At the opposite side of those people, Lee Iacocca, former C.E.O. of Chrysler Corp., explains in his autobiography that his studies on psychiatry endowed him with the most helpful of his skills during his career; especially when he had to choose future collaborators and employees.

In some trades, such as law enforcement and intelligence, for example, postulants must submit to psychological (and even extensive psychiatric evaluation in some cases) prior their hiring. Then they are taught some fundamentals on psychology and psychiatry.
As testifies eloquently the case of Aleksey Vayner, this last rule does not apply to scholarship since student is not a professional activity likely to result in prejudice to others. Most probably, as we are noticing it in his case, people like him will encounter difficulties only after their graduation, and when they will attempt to get hired in some company or public administration.

To all those who would not find exciting to read the DSM IV, I recommend the DSM IV Casebook, which is a fascinating compilation of people’s interviews (including normal people who mistakenly believed they could have mental problems) followed by diagnostics.

For more information, see my sources available on the web.

Histrionic personality disorder on Wikipedia:
http://en.wikipedia.org/wiki/Histrionic_personality

DSM-IV Codes (alphabetical, on Wikipedia):
http://en.wikipedia.org/wiki/DSM-IV_Codes_%28alphabetical%29



Mark Zanger

What’s the matter with good, old Borderline Personality Disorder?



John Blake

Sounds like a Skull and Bones black-op to me. This wretched poseur is no doubt, even now, composing Purple Heart citations for wounds received in action during massed tank battles in Cambodia during 1969 – ’70.

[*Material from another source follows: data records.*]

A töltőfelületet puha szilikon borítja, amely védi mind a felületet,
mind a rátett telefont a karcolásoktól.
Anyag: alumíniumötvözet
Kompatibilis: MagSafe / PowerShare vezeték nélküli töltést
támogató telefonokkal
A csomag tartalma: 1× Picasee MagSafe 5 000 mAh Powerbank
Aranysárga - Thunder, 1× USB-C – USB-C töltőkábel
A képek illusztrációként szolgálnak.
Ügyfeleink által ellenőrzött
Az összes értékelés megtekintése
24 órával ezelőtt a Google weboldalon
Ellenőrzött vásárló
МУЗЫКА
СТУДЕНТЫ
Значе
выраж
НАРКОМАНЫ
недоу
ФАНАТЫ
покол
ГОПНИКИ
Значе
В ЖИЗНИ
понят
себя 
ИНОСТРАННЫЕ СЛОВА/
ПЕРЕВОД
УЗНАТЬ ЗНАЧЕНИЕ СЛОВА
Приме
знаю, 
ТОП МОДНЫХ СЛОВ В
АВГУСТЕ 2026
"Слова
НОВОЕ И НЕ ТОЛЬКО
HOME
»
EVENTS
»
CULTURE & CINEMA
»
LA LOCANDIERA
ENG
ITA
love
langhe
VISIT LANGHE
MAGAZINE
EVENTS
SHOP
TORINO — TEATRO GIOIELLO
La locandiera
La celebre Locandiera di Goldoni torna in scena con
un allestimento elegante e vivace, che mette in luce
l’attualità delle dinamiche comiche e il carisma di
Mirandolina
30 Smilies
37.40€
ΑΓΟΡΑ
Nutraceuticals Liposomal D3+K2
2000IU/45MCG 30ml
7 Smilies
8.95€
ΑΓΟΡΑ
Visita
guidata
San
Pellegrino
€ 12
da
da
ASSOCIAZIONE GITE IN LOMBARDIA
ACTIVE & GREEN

Remember “Flashman”, everywhere and nowhere throughout the 19th Century, from the Opium Wars through Gettysburg to Omdurman? Yale can be proud that one of its brave sons so modestly admits to, er, embellishing his accomplishments. What’s next, a Hero Statue to him in Hanoi’s Museum of the Revolution? But what does Yale care– it’s all relative. Besides, this sterling exemplar of integrity and probity could well be, if not the next Bill Clinton, and least a Kerry stand-in.
Faugh!



JAW

I think he just seems like the type of person looking for acceptance in all people depending on the situation. I see some hysteria there, which is purely obvious. I think he has a personality disorder combined with plain old fashioned pathological lying. It’s all good if your four years old with an invisible friend, but at his age with his IQ, it all seems totally ridiculous. However, it does seem that this man DOES have some qualities that he could concentrate on that are real. I think distinguishing between fantasy and reality sometimes leaves people such as this young man in a situation to where he starts to believe his own stories. Maybe writing is his best bet. The imagination is certainly there and active!



jeff smith

Yale accepted this applicant ? That is what should be at issue here .



Tetsuo

I met him once, Few years ago. It was stories about CIA, he was an agent undercover, and one of his colleague was killed. He was so serious, it was not time for me to laugh… and other stupid stories like this.
He truly believes what he says, and he tries to make it happen his own way. I hope that one day it won’t be dramatic.



David

I don’t think it’s Alexy lifting those heavier weights. Otherwise, why the cut to the crotch shot? No face for a man who just loves the camera?



arthur Hutchinson

Love the cracks on Vayner. What a tool. I hope he gets kicked out of Yale and has to join the Ultimate Fighting Tour.



Ccoz57

This guy is unbelievable. Hasn’t he heard of doing research? With an 11 page resume, he must have thought that he get past the HR departments by boring them.

His film was hilarious, it’s obvious he could have a few film making courses if he really expected it to pass.

I agree that Yale should investigate how he got in.